Um primeiro tempo turbulento com Édson aparecendo bem duas vezes e em outras duas os atacantes do Guaratinguetá finalizando com perigo. Nos 45 minutos finais, nenhum lance que assustasse.

O que mudou defensivamente? Com Alessandro em campo, no lugar de Lopes, o Atlético ganhou em poder de pressionar a saída de bola do adversário, mas o principal foi a entrada de Rafael Miranda. O volante se fixou entre os zagueiros, impediu a saída rápida de Nenê pelo meio e Júnior teve mais liberdade para armar.

O ataque do Guaratinguetá, com Guaru bem aberto, Wellington Amorim centralizado, mas saindo da área para abrir espaços, Nenê e Magal vindo de trás, inexistiu. A semelhança da maneira de jogar entre a equipe paulista e o Cruzeiro é grande. A diferença de postura do Atlético do primeiro, para o segundo tempo, também.

Talvez sem ter essa intenção, Leão pode ter encontrado uma solução tática para frear o ataque do rival no domingo. Rafael Miranda pode ser titular, agora falta achar o substituto de Éder Luís.
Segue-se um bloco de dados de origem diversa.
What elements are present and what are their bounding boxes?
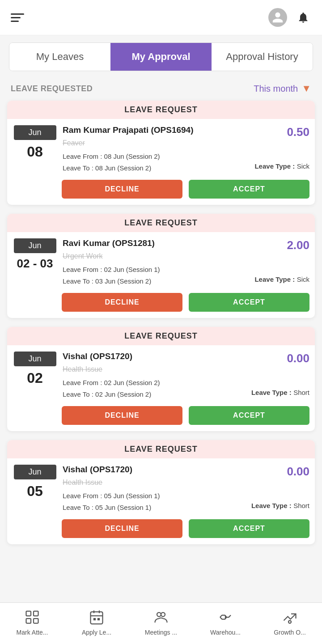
nav-meetings[interactable]: Meetings ... [129,608,193,636]
leave-reason-4: Health Issue [63,479,309,487]
leave-type-value-2: Sick [297,275,309,283]
employee-name-2: Ravi Kumar (OPS1281) [63,238,155,248]
card-header-3: LEAVE REQUEST [7,327,315,345]
employee-name-3: Vishal (OPS1720) [63,352,132,361]
card-body-1: Jun 08 Ram Kumar Prajapati (OPS1694) 0.5… [7,119,315,174]
month-label-3: Jun [14,352,56,366]
leave-type-label-3: Leave Type : [251,389,292,396]
card-actions-4: DECLINE ACCEPT [56,513,315,544]
accept-button-3[interactable]: ACCEPT [189,406,309,425]
leave-type-label-2: Leave Type : [254,275,295,283]
leave-from-2: Leave From : 02 Jun (Session 1) [63,264,309,275]
leave-cards-container: LEAVE REQUEST Jun 08 Ram Kumar Prajapati… [0,101,322,553]
leave-type-label-4: Leave Type : [251,502,292,509]
leave-type-value-1: Sick [297,162,309,170]
day-number-1: 08 [27,144,43,160]
tab-approval-history[interactable]: Approval History [212,43,313,71]
leave-type-value-3: Short [293,389,309,396]
employee-name-4: Vishal (OPS1720) [63,465,132,475]
decline-button-2[interactable]: DECLINE [62,293,182,312]
card-info-4: Vishal (OPS1720) 0.00 Health Issue Leave… [63,465,309,513]
leave-to-2: Leave To : 03 Jun (Session 2) [63,275,151,287]
section-label: LEAVE REQUESTED [11,84,93,93]
leave-reason-1: Feaver [63,139,309,147]
accept-button-1[interactable]: ACCEPT [189,180,309,199]
days-count-2: 2.00 [283,238,309,252]
leave-card-3: LEAVE REQUEST Jun 02 Vishal (OPS1720) 0.… [7,327,315,431]
leave-type-row-2: Leave To : 03 Jun (Session 2) Leave Type… [63,275,309,287]
date-badge-1: Jun 08 [13,125,57,174]
header-right-icons [268,8,311,27]
nav-label-apply-leave: Apply Le... [82,629,111,636]
tab-my-leaves[interactable]: My Leaves [9,43,110,71]
svg-rect-3 [34,619,38,623]
decline-button-4[interactable]: DECLINE [62,519,182,538]
nav-apply-leave[interactable]: Apply Le... [64,608,129,636]
filter-bar: LEAVE REQUESTED This month ▼ [0,78,322,101]
handshake-icon [216,608,234,626]
nav-mark-attendance[interactable]: Mark Atte... [0,608,64,636]
leave-from-3: Leave From : 02 Jun (Session 2) [63,377,309,389]
month-label-2: Jun [14,238,56,253]
card-info-2: Ravi Kumar (OPS1281) 2.00 Urgent Work Le… [63,238,309,287]
day-number-3: 02 [27,370,43,386]
nav-warehouse[interactable]: Warehou... [193,608,258,636]
leave-to-4: Leave To : 05 Jun (Session 1) [63,502,151,513]
month-label-4: Jun [14,465,56,479]
accept-button-4[interactable]: ACCEPT [189,519,309,538]
decline-button-3[interactable]: DECLINE [62,406,182,425]
nav-label-mark-attendance: Mark Atte... [17,629,48,636]
svg-point-11 [161,613,165,617]
svg-rect-1 [34,611,38,616]
card-body-3: Jun 02 Vishal (OPS1720) 0.00 Health Issu… [7,345,315,400]
leave-type-row-1: Leave To : 08 Jun (Session 2) Leave Type… [63,162,309,174]
month-filter-dropdown[interactable]: This month ▼ [254,83,311,94]
day-number-4: 05 [27,483,43,500]
card-body-4: Jun 05 Vishal (OPS1720) 0.00 Health Issu… [7,458,315,513]
leave-card-1: LEAVE REQUEST Jun 08 Ram Kumar Prajapati… [7,101,315,205]
card-actions-3: DECLINE ACCEPT [56,400,315,431]
card-header-2: LEAVE REQUEST [7,214,315,232]
avatar-icon[interactable] [268,8,287,27]
leave-to-3: Leave To : 02 Jun (Session 2) [63,389,151,400]
accept-button-2[interactable]: ACCEPT [189,293,309,312]
chevron-down-icon: ▼ [301,83,311,94]
app-header [0,0,322,35]
card-header-1: LEAVE REQUEST [7,101,315,119]
svg-rect-0 [26,611,31,616]
hamburger-menu-icon[interactable] [11,13,24,22]
month-label-1: Jun [14,125,56,140]
notification-bell-icon[interactable] [295,9,311,25]
svg-rect-2 [26,619,31,623]
card-info-3: Vishal (OPS1720) 0.00 Health Issue Leave… [63,352,309,400]
date-badge-4: Jun 05 [13,465,57,513]
card-header-4: LEAVE REQUEST [7,440,315,458]
employee-name-1: Ram Kumar Prajapati (OPS1694) [63,125,194,135]
leave-type-row-4: Leave To : 05 Jun (Session 1) Leave Type… [63,502,309,513]
card-actions-1: DECLINE ACCEPT [56,174,315,205]
main-content: LEAVE REQUESTED This month ▼ LEAVE REQUE… [0,78,322,607]
tab-my-approval[interactable]: My Approval [110,43,212,71]
svg-point-10 [157,613,161,617]
calendar-icon [88,608,106,626]
tabs-bar: My Leaves My Approval Approval History [9,42,313,71]
svg-point-13 [288,621,291,623]
day-number-2: 02 - 03 [17,257,53,271]
leave-from-1: Leave From : 08 Jun (Session 2) [63,151,309,162]
nav-label-meetings: Meetings ... [145,629,177,636]
days-count-4: 0.00 [283,465,309,479]
meetings-icon [152,608,170,626]
nav-label-growth: Growth O... [274,629,306,636]
days-count-3: 0.00 [283,352,309,365]
svg-rect-4 [91,612,103,624]
month-filter-text: This month [254,84,298,94]
bottom-nav: Mark Atte... Apply Le... Meetings [0,602,322,644]
card-info-1: Ram Kumar Prajapati (OPS1694) 0.50 Feave… [63,125,309,174]
svg-rect-8 [94,619,95,620]
decline-button-1[interactable]: DECLINE [62,180,182,199]
card-actions-2: DECLINE ACCEPT [56,287,315,318]
days-count-1: 0.50 [283,125,309,139]
nav-growth[interactable]: Growth O... [258,608,322,636]
card-body-2: Jun 02 - 03 Ravi Kumar (OPS1281) 2.00 Ur… [7,232,315,287]
nav-label-warehouse: Warehou... [210,629,241,636]
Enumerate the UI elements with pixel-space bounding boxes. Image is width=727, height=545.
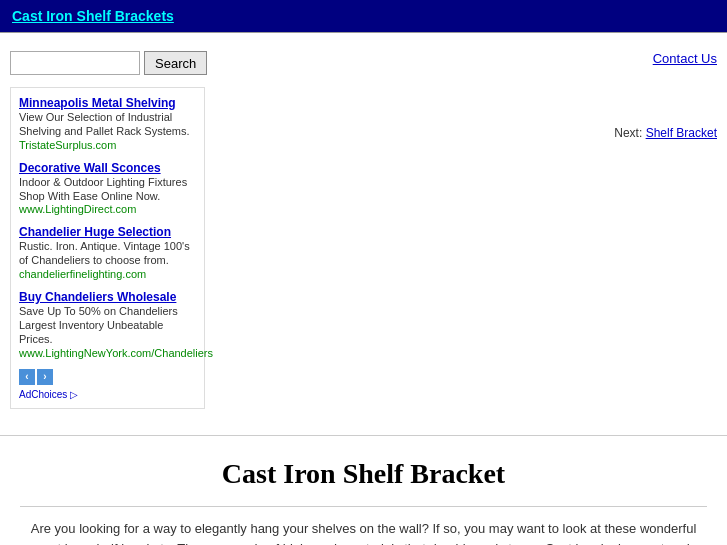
next-label: Next: Shelf Bracket xyxy=(587,126,717,140)
ad-choices-label[interactable]: AdChoices ▷ xyxy=(19,389,78,400)
ad-url-4: www.LightingNewYork.com/Chandeliers xyxy=(19,347,213,359)
ad-text-1: View Our Selection of Industrial Shelvin… xyxy=(19,111,190,137)
ad-item-1: Minneapolis Metal Shelving View Our Sele… xyxy=(19,96,196,151)
ad-title-2[interactable]: Decorative Wall Sconces xyxy=(19,161,196,175)
ad-title-1[interactable]: Minneapolis Metal Shelving xyxy=(19,96,196,110)
search-area: Search xyxy=(10,51,210,75)
ad-box: Minneapolis Metal Shelving View Our Sele… xyxy=(10,87,205,409)
ad-title-4[interactable]: Buy Chandeliers Wholesale xyxy=(19,290,196,304)
ad-text-3: Rustic. Iron. Antique. Vintage 100's of … xyxy=(19,240,190,266)
ad-text-2: Indoor & Outdoor Lighting Fixtures Shop … xyxy=(19,176,187,202)
intro-text: Are you looking for a way to elegantly h… xyxy=(20,519,707,545)
ad-navigation: ‹ › xyxy=(19,369,196,385)
page-title: Cast Iron Shelf Bracket xyxy=(20,458,707,490)
site-title-link[interactable]: Cast Iron Shelf Brackets xyxy=(12,8,174,24)
contact-us-link[interactable]: Contact Us xyxy=(653,51,717,66)
next-shelf-bracket-link[interactable]: Shelf Bracket xyxy=(646,126,717,140)
content-separator-mid xyxy=(20,506,707,507)
search-input[interactable] xyxy=(10,51,140,75)
ad-url-3: chandelierfinelighting.com xyxy=(19,268,146,280)
site-header: Cast Iron Shelf Brackets xyxy=(0,0,727,32)
content-separator-top xyxy=(0,435,727,436)
ad-item-3: Chandelier Huge Selection Rustic. Iron. … xyxy=(19,225,196,280)
content-area: Cast Iron Shelf Bracket Are you looking … xyxy=(0,448,727,545)
ad-prev-button[interactable]: ‹ xyxy=(19,369,35,385)
right-column: Contact Us Next: Shelf Bracket xyxy=(577,43,727,417)
ad-url-2: www.LightingDirect.com xyxy=(19,203,136,215)
ad-choices: AdChoices ▷ xyxy=(19,389,196,400)
ad-title-3[interactable]: Chandelier Huge Selection xyxy=(19,225,196,239)
ad-item-4: Buy Chandeliers Wholesale Save Up To 50%… xyxy=(19,290,196,359)
ad-url-1: TristateSurplus.com xyxy=(19,139,116,151)
ad-text-4: Save Up To 50% on Chandeliers Largest In… xyxy=(19,305,178,346)
ad-next-button[interactable]: › xyxy=(37,369,53,385)
left-column: Search Minneapolis Metal Shelving View O… xyxy=(0,43,220,417)
search-button[interactable]: Search xyxy=(144,51,207,75)
ad-item-2: Decorative Wall Sconces Indoor & Outdoor… xyxy=(19,161,196,216)
main-wrapper: Search Minneapolis Metal Shelving View O… xyxy=(0,33,727,427)
middle-column xyxy=(220,43,577,417)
quarta-feira, 22 de abril de 2009

Poder de reação x mau futebol.

Nos três jogos que fez em casa pela Libertadores, o São Paulo saiu perdendo. Contra o Independiente Medellín, Borges empatou a partida aos 47 do segundo tempo. No confronto com o Defensor, o time paulista perdia até os 25 do segundo tempo até que Borges marcou duas vezes em quatro minutos e garantiu a vitória. Na noite desta quarta-feira foi a vez de Dagoberto ser o salvador. O Tricolor perdia e o camisa 25 marcou aos 12 e 21 minutos da etapa final.

A questão que fica é se o São Paulo é um time que vem jogando mal e a qualquer momento vai sucumbir ou prova o poder de recuperação de um time que tem força para chegar?

A resposta óbvia é: as duas coisas. O que deve ser levado em conta é que quando enfrentar um adversário mais forte a equipe de Muricy pode sucumbir e não ter forças para buscar o resultado, como aconteceu contra o Corinthians.

O Cruzeiro de Wagner é bem melhor.

Com Wagner bem o Cruzeiro é outro. Contra o Deportivo Quito foi assim mais uma vez. O camisa 10 chamou o jogo, armou, lançou, driblou e foi, de fato, meia armador. Quando enfrenta defesas muito fechadas, Wagner vai para a esquerda, vira terceiro atacante e a equipe tende a ser mais rápida e menos criativa.

A primeira grande atuação na temporada corresponde com o que o próprio jogador acreditava na semana passada: ao ser questionado se o jejum de gols o incomodava (ainda não havia marcado em 2009) ele respondeu que o mais importante, para sua função, era dar assistências aos atacantes e lembrou que em 2006 marcou seu primeiro gol no ano contra o Atlético nas semifinais do Mineiro.

Depois daquele gol Wagner garantiu o título contra o Ipatinga e foi artilheiro do Cruzeiro no campeonato brasileiro com 11 gols, sua melhor marca no torneio nacional. Se jogar no restante do ano da maneira que atuou esta noite supera a melhor temporada de sua carreira.